Literarische Themen geben Spieleautor:innen einen engen Rahmen vor. Welche Geschichte ist zu erzählen? Welche Protagonistinnen sollen vorkommen? Was sind die Leitmotive? Wie ist der Geist des Ganzen? Dem gerecht zu werden, ist sicher nicht leicht.
Man kann sich das vereinfachen und den Literaturbezug im Wesentlichen optisch herstellen: Man nimmt einen vielfach bewährten Mechanismus, der sich halbwegs erklärbar mit dem Buchgeschehen verknüpfen lässt, und pflastert Karten / Meeple / Chips mit all den Charakteren aus dem Buch voll. Im Bestfall kommt trotzdem ein gutes Spiel dabei heraus.
Aber gewiss kein hervorragendes. Als Krönung des Genres empfinde ich ein Spiel, das nicht nur gut ist, sondern zugleich derart eng auf die Literaturvorlage zugeschnitten, dass es tatsächlich nur zu diesem einen Werk passt und zu keinem anderen sonst. Solche Spiele sind rar – weil Qualität immer rar ist. Aber wie ich vor rund einem Jahr geschrieben habe: Reiner Knizia hat mit DER HERR DER RINGE ein genau solches Spiel geschaffen.
Nun die Neuigkeit gegenüber damals: Reiner Knizia hat ein weiteres solches Spiel geschaffen! Auch dieses ist wieder angelehnt an die Tolkien-Geschichte, jedoch abstrakter und für nur zwei Personen. Es heißt: DER HERR DER RINGE – DIE ENTSCHEIDUNG und ist im deutschsprachigen Raum für meine Begriffe total unterschätzt.
In Kurzform könnte man das Spiel als asymmetrisches STRATEGO beschreiben: Wir laufen mit Figuren aufeinander zu und eliminieren uns gegenseitig. Um welche Gegnerfigur es sich handelt, erfahre ich erst, wenn eine meiner Figuren mit ihr zusammentrifft. Ein Stärkevergleich aus Figurenwert plus simultan gespielter Handkarte entscheidet über den Kampfausgang.
Eine Seite spielt die Gemeinschaft des Rings, die andere Seite das Gefolge Saurons. Und schon mit geringen mathematischen Kenntnissen stellt man fest: Die Figuren der Ringgemeinschaft sind total schwach, die der Gegenseite total stark! Sauron entgegenzutreten, ist also ein ziemliches Himmelfahrtskommando, eine völlig idiotische Idee.
Aber was passiert im Buch?
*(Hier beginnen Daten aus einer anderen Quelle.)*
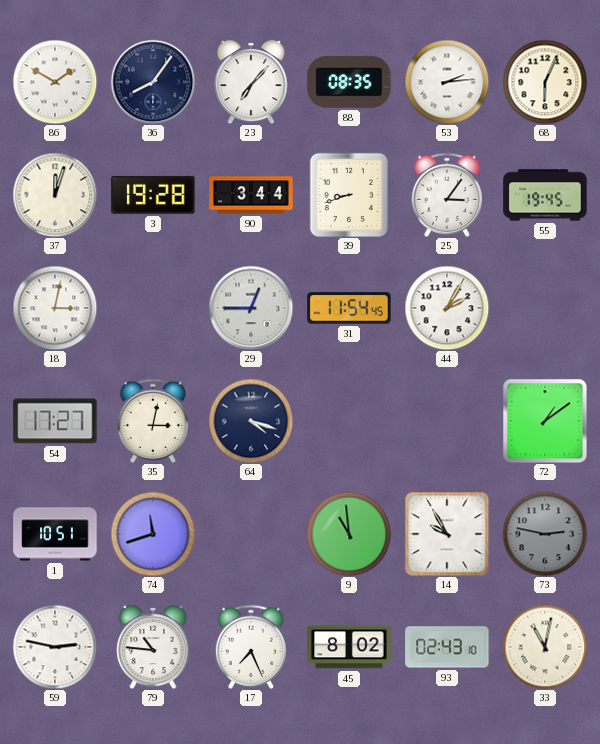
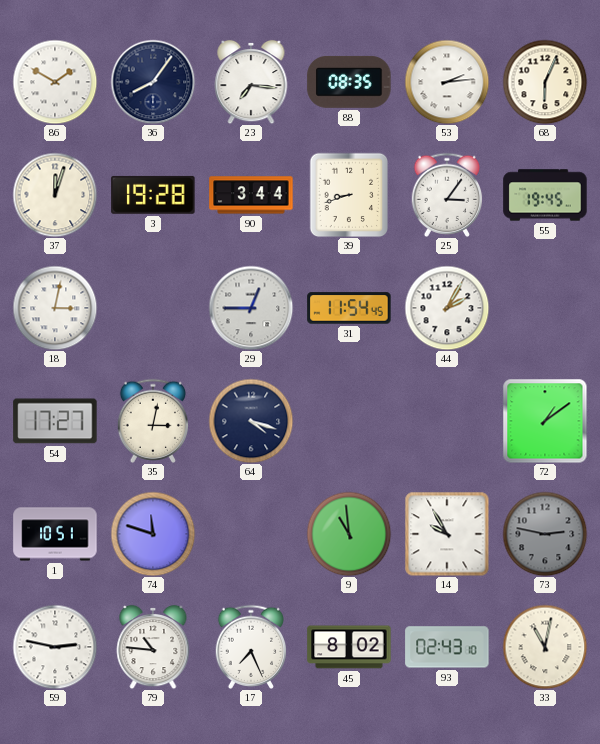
23: 7:07 -> 7:16
74: 11:42 -> 11:48
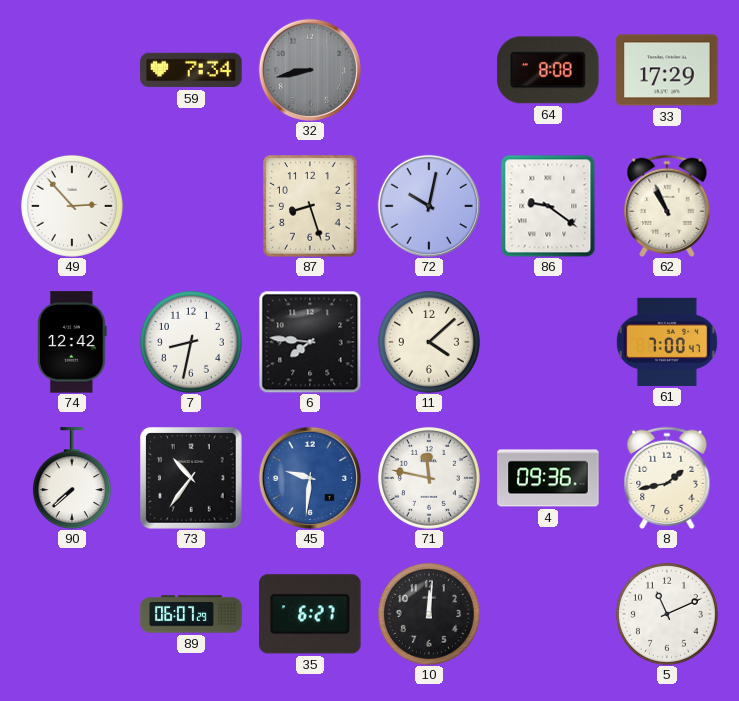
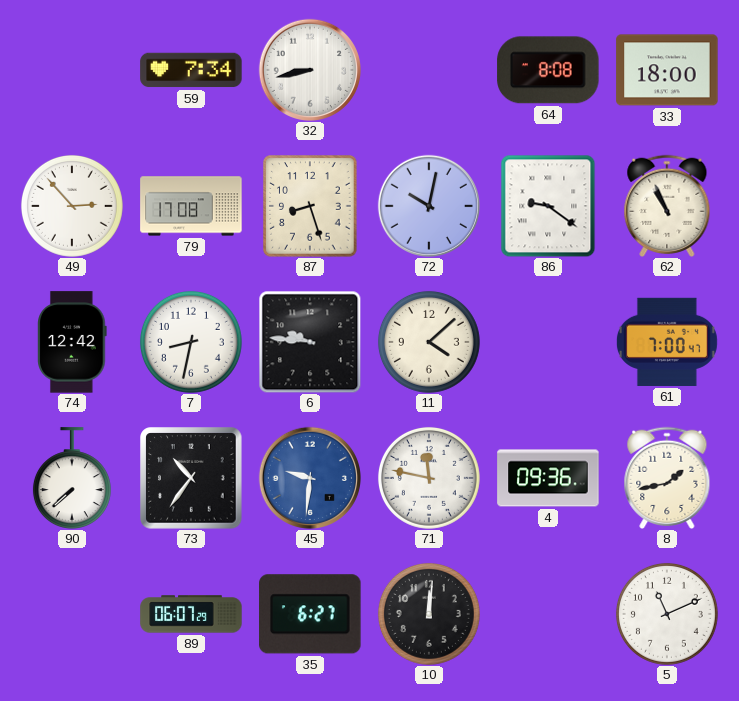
32 dial: grey -> white
33: 17:29 -> 18:00
79: none -> 17:08
6: 7:46 -> 9:46
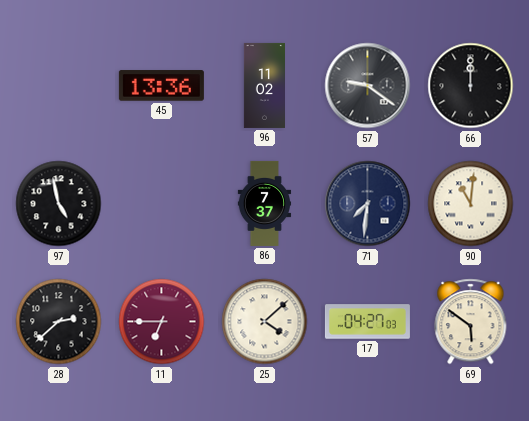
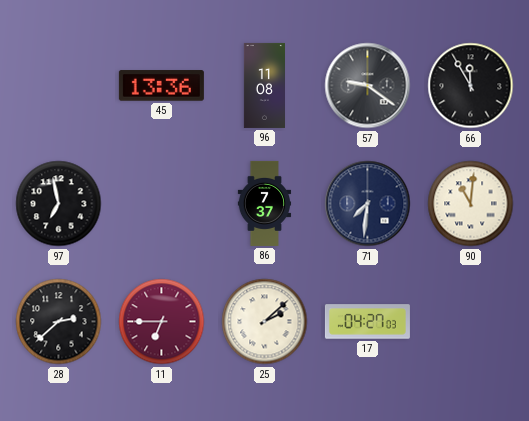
96: 11:02 -> 11:08
66: 12:00 -> 11:55
97: 4:58 -> 6:58
25: 4:08 -> 2:08
69: 5:51 -> none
Genau das. Sie tun es. Und sie tun es erfolgreich. Und wie dies gelingen kann, leitet DER HERR DER RINGE – DIE ENTSCHEIDUNG schlüssig her. Die Ringgemeinschaft hat nämlich einen, auf den allein es ankommt: Frodo. Seine Figur muss das hinterste Feld (Mordor) erreichen. Die anderen Figuren sind dazu da, um abzulenken, sich in die Bresche zu werfen, Frodo Zeit zu verschaffen. Ob sie geschlagen werden, ist egal.
Die Sauron-Partei freut sich über jede Figur, die sie eliminiert. So wird immer klarer, welche Figur Frodo ist. Nur darf sie sich nicht ausmanövrieren lassen; der bewegliche Frodo darf nicht durch die Reihen schlüpfen. Das ist trotz Überlegenheit die Gefahr. Das gegenseitige Abtasten und Weghauen erhält noch ein starkes Bluffmoment durch die Karten (die Decks sind ebenfalls asymmetrisch) und taktische Möglichkeiten durch die verschiedenen Figureneigenschaften, die wiederum absolut stimmig mit der Geschichte harmonieren.
Vielleicht gab es im Zuge der Verfilmungen vor 20 Jahren ein Übermaß an Herr-der-Ringe-Spielen. Anders kann ich mir nicht erklären, warum dieses Meisterwerk vielfach nicht als das erkannt wurde, was es ist.